#Mimarlığı Seviyorum?

Şehirler planlanmadan gelişiyor... İnsanlar tasarlanmamış mekanlarda hayatlarını geçiriyor...

Arkitera mimarlık portali yeni bir sosyal medya kampanyası başlatmıştı geçen ay twitter üzerinden. Hep daha iyisini hakkettiğimizden bahsetmek yerine daha iyisini istediğimizi anlatmak amacıyla…

Hem bu isteği duyurmak hem de meslek üyesi olmayan insanlarda da bu bilinci uyandırmak için sosyal medyanın önlenemeyen gücünden faydalanmak istiyoruz diyerek…
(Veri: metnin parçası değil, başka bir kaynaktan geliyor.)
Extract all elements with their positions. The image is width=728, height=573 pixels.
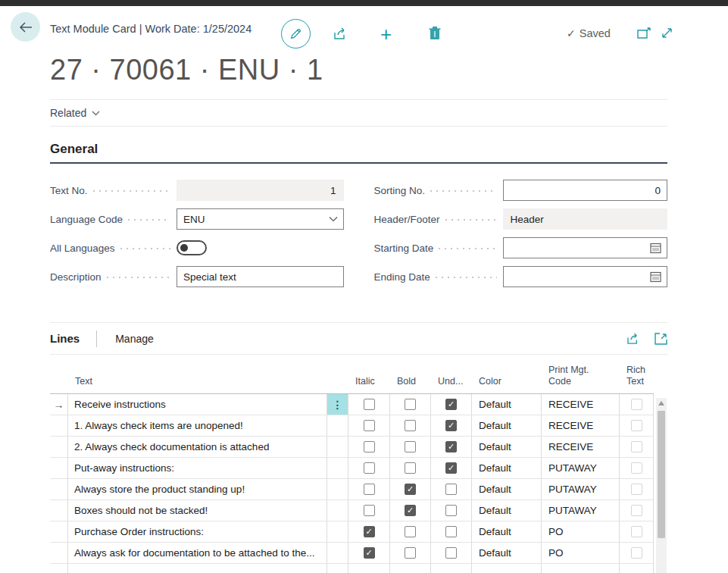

Ben pek de doğru düzgün bir Tweet’e rastlamadım açıkcası. Öğrenci tweetleri oldukça eğlenceliydi gerçi! Çok “cool”larmış da ondan seviyorlarmış, ya da sinirlensek de #Mimarlığı Seviyorum gibi tweetler yüzüyor havada. Ah, bir mezun olsa anlayacak ne kadar havalı olduğunu…

Tweet’lere sığmaz ki benim söyleyeceklerim. Ben bu ülkede mimarlığın nesini seveyim! Hangi Avrupa ülkesinde yolu, elekriği, alt yapısı hazır olmadan inşaata başlanır. Başlanmaz! Daha ulaşılacak yolu yoktur ama oraya inşaat yaparsınız. Belediyeye anlamsız harçlar ödersiniz yol için, alt yapı için, sonra beklersiniz ki etraf dolsun da belediye yolunu açsın.
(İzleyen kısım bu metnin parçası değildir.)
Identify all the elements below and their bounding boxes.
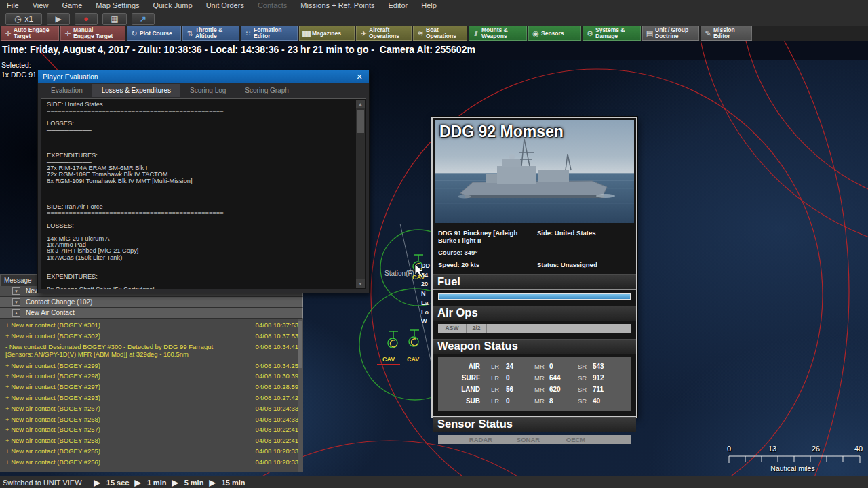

Belediye ile uğraşmak öyle zordur ki bunun için ayrı bir danışmanlık ofisleri vardır. Bu ofisler sizin projenizi alıp yönetmeliklere göre yeniden düzenleyerek belediyeden geçecek hale getirirler. Bazı belediyelerimizin ise kafası oldukça karışıktır. Yönetmeliğe uygun bile olsa projeniz varsayımlara dayanarak izin alamayabilirsiniz. Örneğin galeri boşluğuna izin vardır aslında ama sonradan kapatıp, odaya dönüştürebileceğiniz varsayımlarına dayanarak geçmeyebilir proje onaydan. Hangi birini yazmalı… Herşey öyle deli işidir ki! Yönetmelikler öyle anlamsızdır ki! Sizi sadece birbirinin kopyası iğrenç yapılar yapmaya zorlar. Benim anladığım kadarıyla” sıfır kotu” denilen şey de sadece ve sadece arazinin eğiminden en verimsiz şeklide nasıl yararlanırımın genel adıdır. Herşeyi iki kere yapmak zorunda kalırsınız, tonlarca para, emek çöpe gider. Asla verimli olamazsınız. Sistem sizi hep gerçekten de hile yapmaya, iğrenç yapılar yapmaya zorlar.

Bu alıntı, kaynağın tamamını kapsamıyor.